Swimming With Sharks review by Geoff Roberts

Swimming With Sharks

Geoff Roberts

Buddy Ackerman (Kevin Spacey) is a sleazy vice-president of production at Keystone Pictures and a Hollywood giant when it comes to producing movies. The one problem he has is people skills and the constant turnaround with personal assistants who just cannot reach the impossible goals and demands he saddles them with.

If you want to get ahead with Keystone Pictures you best be prepared to dodge insults, paperweights and food hurled at your head. Absolutely nobody can satisfy Buddy who has just hired yet another personal assistant named Guy (Frank Whaley) to abuse on a daily basis.

From the start it is abundantly clear Guy is in for one hell of a rough ride. Buddy just cannot be satisfied and as far as Buddy is concerned Guy is just another person who cannot hack it and worst of all the kind of person he hates the most a brainless, spineless jellyfish who does not fight back or take charge of situations or have the answers Buddy seeks.

Spacey literally takes over Guys life piece by piece harassing him at all hours of the day and night with tasks that are to be completed including picking up sensitive prescription drugs and going to the office late at night to retrieve a phone number left in an address book on his desk.

Another time Guy is forced to spend all night in the office trying to destroy a ton of Time Magazines and prevent them from being purchased at local newsstands because a reporter got the story right about Buddy being a tyrannical jerk and outright menace on the Hollywood film scene. Being called the blight of society by Time Magazine is clearly not going to bode well for Buddys career.
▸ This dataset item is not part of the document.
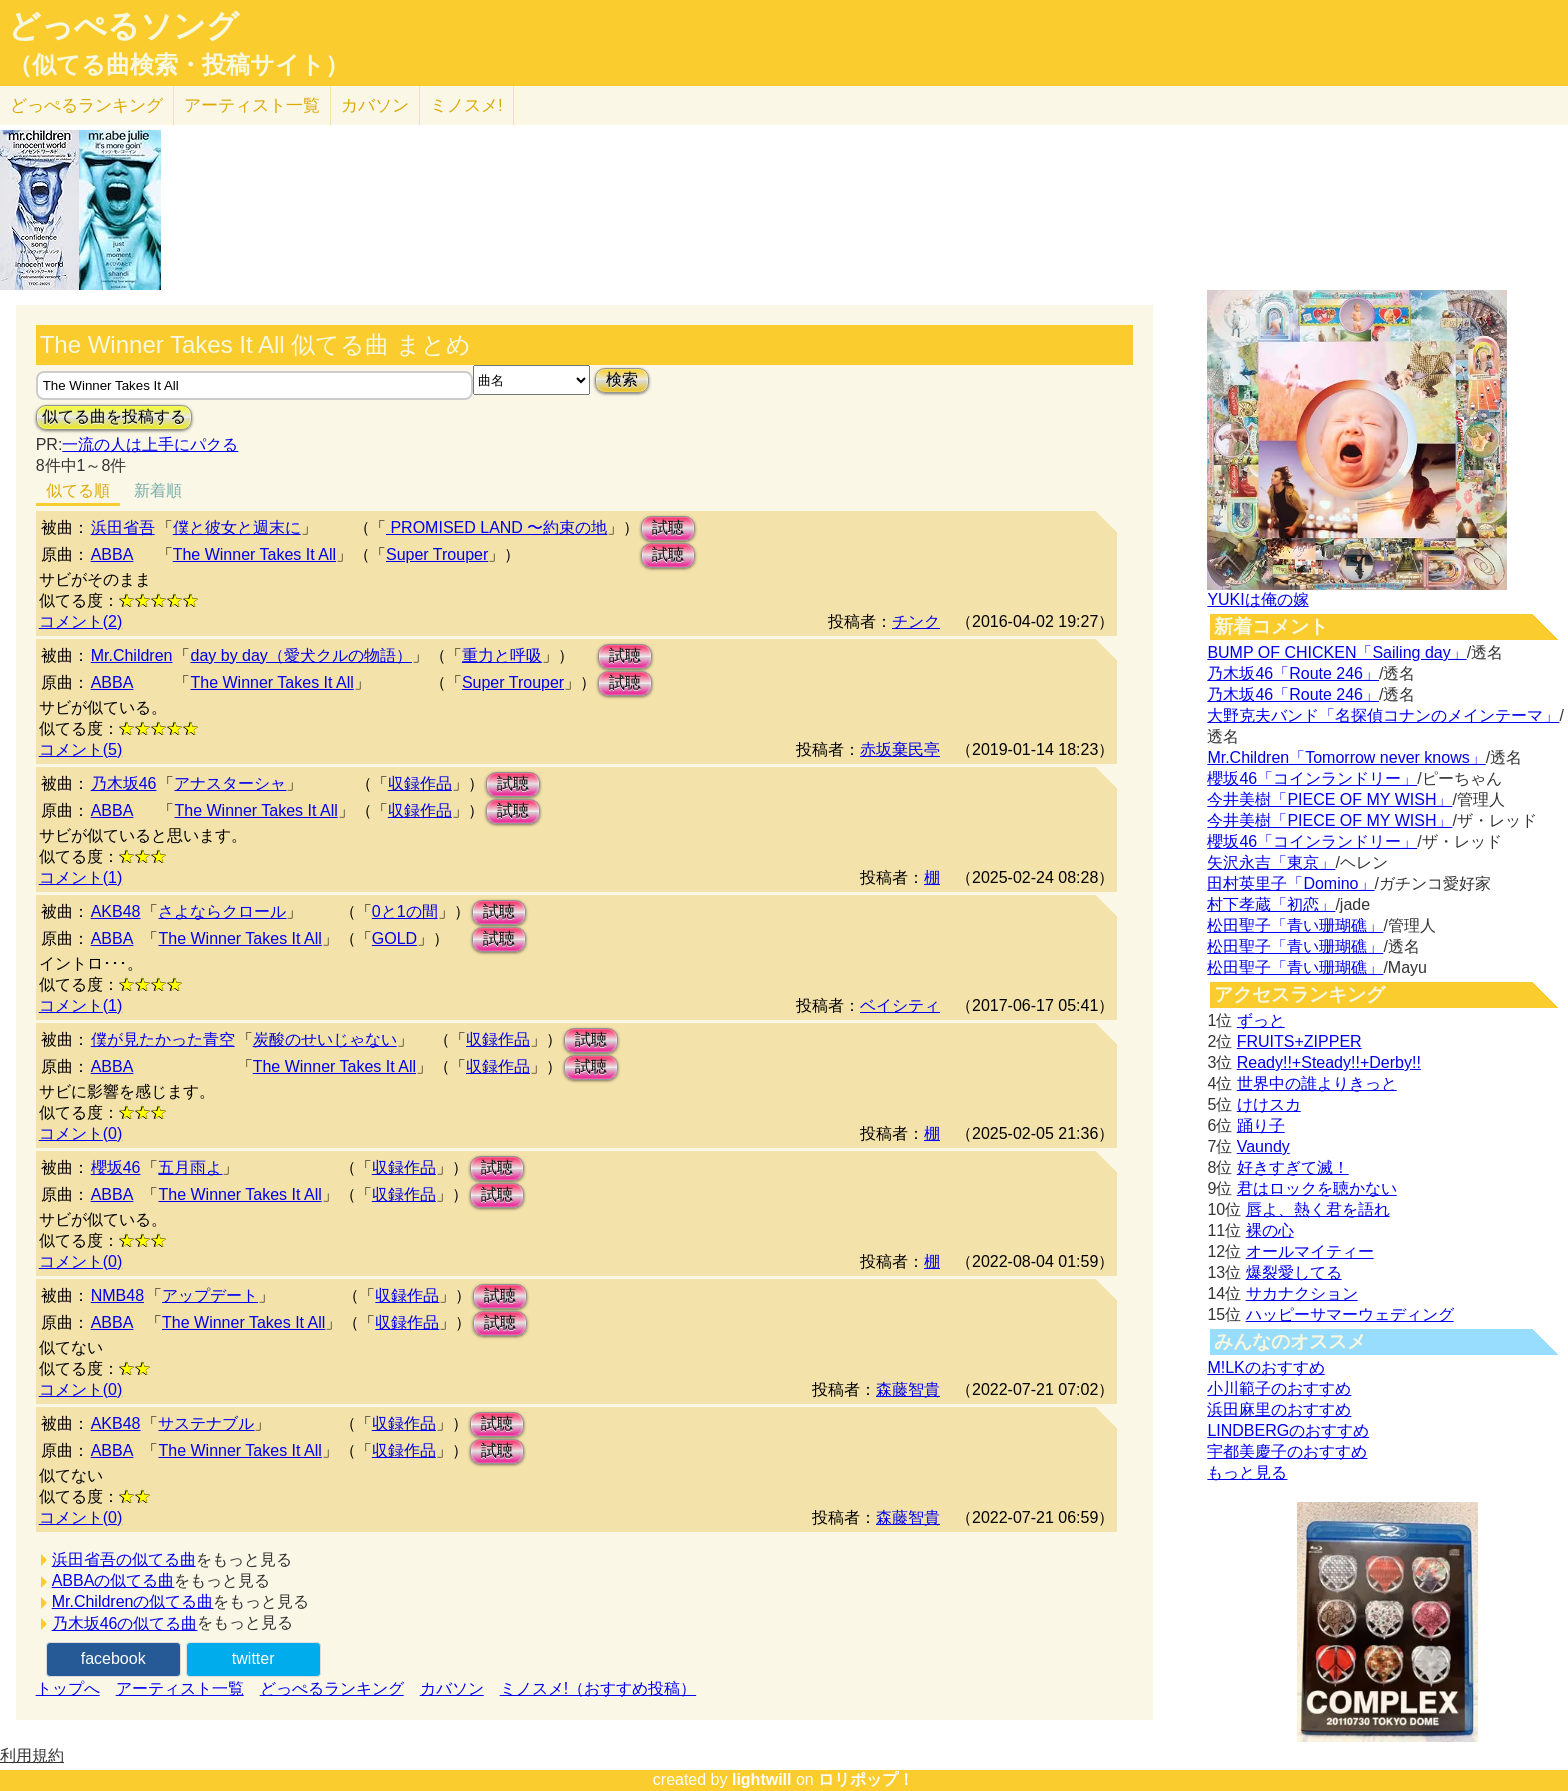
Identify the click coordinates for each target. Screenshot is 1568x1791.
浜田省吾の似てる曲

The only solace for Guy is Dawn (Michelle Forbes) a producer who has trouble getting art-house films off the ground. The two fall for one another. Guy faces a moral issue when Buddy is looking for the next hit picture that will connect with youth. Guy knows Dawn has the right script and knows Buddy is interested in a talented hot-shot director who can deliver the goods.

The only problem Guy hates Buddy as does Dawn who left his office a few months ago. Dawn wants to go with a producer she knows but Guy knows that Dawn will be screwed over, her script stolen and left with nothing. He knows that Buddy is a jerk but Buddy will share in the profits and accolades or so he thinks. His boss would not screw him over or would he?

It is clear to Buddy he better act as though Guy is his partner or he will lose everything. He has Guy work on a new ending and second draft of the script telling him to hell with spelling mistakes. He gives a mistake riddled script to studio executives who arent impressed with Buddys lack of thought. Buddy then blames Guy his brainless and stupid personal assistant who cannot type anything up right.

Knowing Buddy has screwed him for the first time he sees he might do it again with far more personal things at stake. This time its personal and Guy has snapped to the point of showing up at Buddys apartment taking him hostage thus setting up one of the most clever and mean-spirited dark comedies to come down the pike in recent memory.

While first released in 1995 Swimming With Sharks never caught on at the box office or on home video. Lions Gate Pictures is taking a risk with releasing a ten year anniversary special edition. They hope it will catch on with fans of Spacey who is at the height of his career and popularity. This film is pure Spacey at his absolute best as the tyrannical Buddy in a performance that is not quite over the top.

Jack Nicholson would be the only other actor to pull this part off successfully with manic behavior sucking the audience and characters into a spiders web of deceit. None of the characters are what they seem and that is what makes this film a guilty pleasure to watch.

Forbes and Whaley are at the height of their game here and hopefully this will earn them respect from audiences and Hollywood casting directors. While the premise has been done to death in such comedies as 9 to 5 with Dolly Parton and Dabney Coleman this film is much darker and meanspirited material.

Each character has to deal with their own thought process and how it haunts them or drives them to act. Director and writer George Huang has answered successfully how far would we go if in reality we could exact revenge on our bosses from hell. The film is well worth purchasing or renting.